Each day for nearly a week, volunteers have trudged through muddy fields and climbed through ditches around this small southern Michigan town, searching for three young brothers last seen at their father's home on Thanksgiving Day.

It's a search that has consumed Morenci, a town of about 2,000 residents 75 miles southwest of Detroit, prompting the cancelation of Saturday's annual Christmas parade and shutting down City Hall so it could be used as a command center. So even with authorities saying they will suspend the official efforts during the weekend as they figure out what to do next, it's unlikely the volunteers will call stop looking for Andrew, 9, Alexander, 7, and Tanner Skelton, 5.

"The people who know the kids, they'll all be out," said Roger Pontius, of Morenci, adding that his son plans to come home from college for the weekend just to help search.

"You wake up in the morning, you go to bed at night praying for these kids to come back," Pontius said Thursday. "It's in God's hands."

Much of the search in recent days has been centered on three counties in the northwestern corner of Ohio. Dive teams on Thursday dove into lakes, rivers and a gravel pit, while buses carried hundreds of volunteers to remote roads and fields.

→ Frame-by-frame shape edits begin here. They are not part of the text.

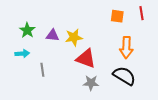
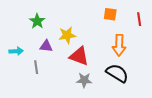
red line: (141, 13) -> (139, 19), moved
green star: (27, 30) -> (37, 21), moved
purple triangle: (53, 35) -> (46, 46), moved

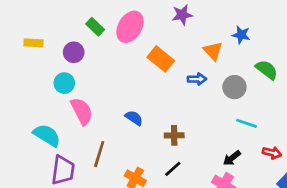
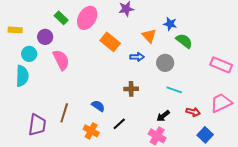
green semicircle: (267, 70) -> (184, 41), moved
cyan circle: (64, 83) -> (29, 54), moved
pink semicircle: (82, 111) -> (61, 60), moved
blue semicircle: (134, 118) -> (98, 106), moved
cyan semicircle: (47, 135) -> (22, 76), moved, turned 60
brown cross: (174, 135) -> (131, 89), moved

The boys' father, John Skelton, faces three kidnapping charges and is fighting extradition from Ohio to Michigan. He remains jailed on a $3 million bond. Morenci police Chief Larry Weeks said Skelton, 39, has provided some information, but authorities have had no contact with him during the past few days and he is now asking for a lawyer.

Police have said they don't expect a positive outcome, but Morenci Mayor Keith Pennington said he is still hopeful the boys are alive.

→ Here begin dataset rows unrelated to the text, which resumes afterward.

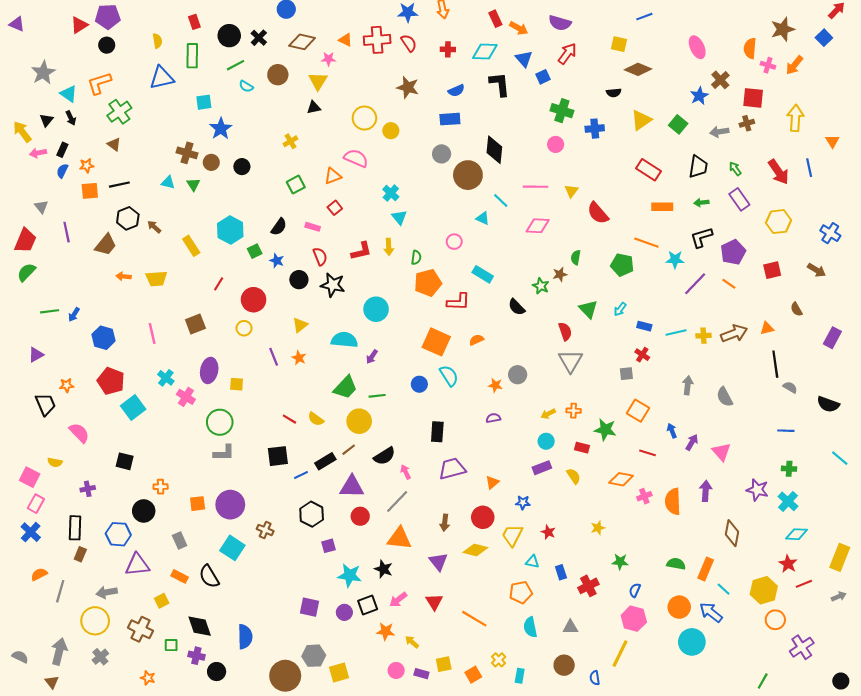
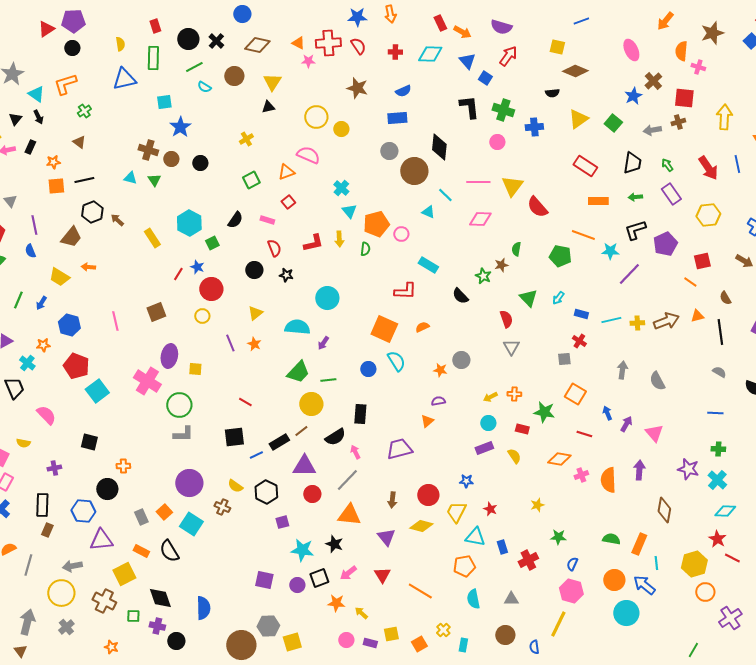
pink star: (329, 59) -> (308, 61), moved
orange arrow: (794, 65) -> (665, 21), moved
blue square: (543, 77) -> (485, 78), turned -32
black L-shape: (500, 84) -> (469, 107), moved
green cross: (119, 112) -> (84, 111), size x0.6
blue semicircle: (62, 171) -> (30, 251), moved, turned -48
yellow triangle: (571, 191) -> (512, 186), size x1.6
blue star: (277, 261) -> (197, 267), moved
yellow trapezoid: (156, 279) -> (59, 277), moved, turned 35
orange pentagon: (428, 283) -> (376, 224), moved
orange line: (729, 284) -> (690, 282), moved
black star: (333, 285) -> (286, 275), size x0.6
green line: (50, 311) -> (18, 300), turned -60
gray triangle: (570, 361) -> (511, 347), size x0.7
black line: (775, 364) -> (720, 332), moved
cyan cross: (166, 378) -> (27, 363), moved
orange star: (67, 385) -> (43, 345), moved
pink cross: (186, 397) -> (147, 381), size x1.5
yellow semicircle: (316, 419) -> (235, 486), moved
black rectangle: (437, 432) -> (360, 414), moved
orange triangle: (492, 482) -> (427, 421), moved
orange square: (198, 504) -> (164, 512), moved, turned -35
cyan triangle: (532, 562) -> (475, 537), size x1.5
red line: (804, 584) -> (732, 558), turned 49
cyan line: (724, 589) -> (656, 563), turned 40
yellow square: (162, 601) -> (124, 574), size x1.6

"We will not be satisfied until our boys are home," Pennington said Thursday.

Tim Beck, of Archbold, took the week off from work so he could he go deer hunting but ended up joining the search teams for several days. Even when he was hunting, his mind was elsewhere.

"I spent as much time looking for the kids as I did for the deer," he said.

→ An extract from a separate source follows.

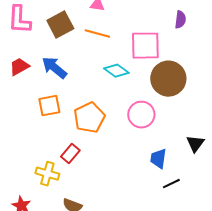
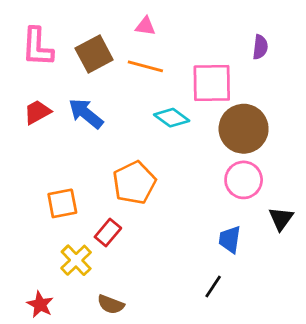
orange square: (49, 106) -> (62, 203), moved
pink circle: (141, 115) -> (244, 180), moved
yellow cross: (47, 174) -> (76, 260), turned 30
black line: (171, 184) -> (213, 286), moved, turned -30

Beck said he empathizes with the family because he has a 10-year-old daughter. If it were his daughter who was missing, he said he wouldn't quit searching. "You've got to have closure," he said. "That's why we're looking — for the mom's sake."

The boys' mother, Tanya Skelton, and family members released a statement on Thursday, saying they support the decision to suspend the search so authorities can reorganize and rest.

A family friend, Kathye Herrera, read from the statement that thanked the volunteers.

"We know how hard everyone has been working," Herrera said, referring to "our precious little boys."

Tanya Skelton, 44, reported the boys missing last Friday when their father didn't return them. Police say he tried to hang himself and that he lied to investigators when he said he first gave the boys to a female acquaintance to hand over to their mother.

She filed for divorce in September. A judge gave her custody of the boys, but she and John Skelton reached an agreement on visitation.

The town's police chief said he remembers meeting all of the boys.

During a visit at their house, Andrew, the oldest, showed off a police uniform and told Weeks he wanted to be an officer just like him.

"That has been with me every day," he said.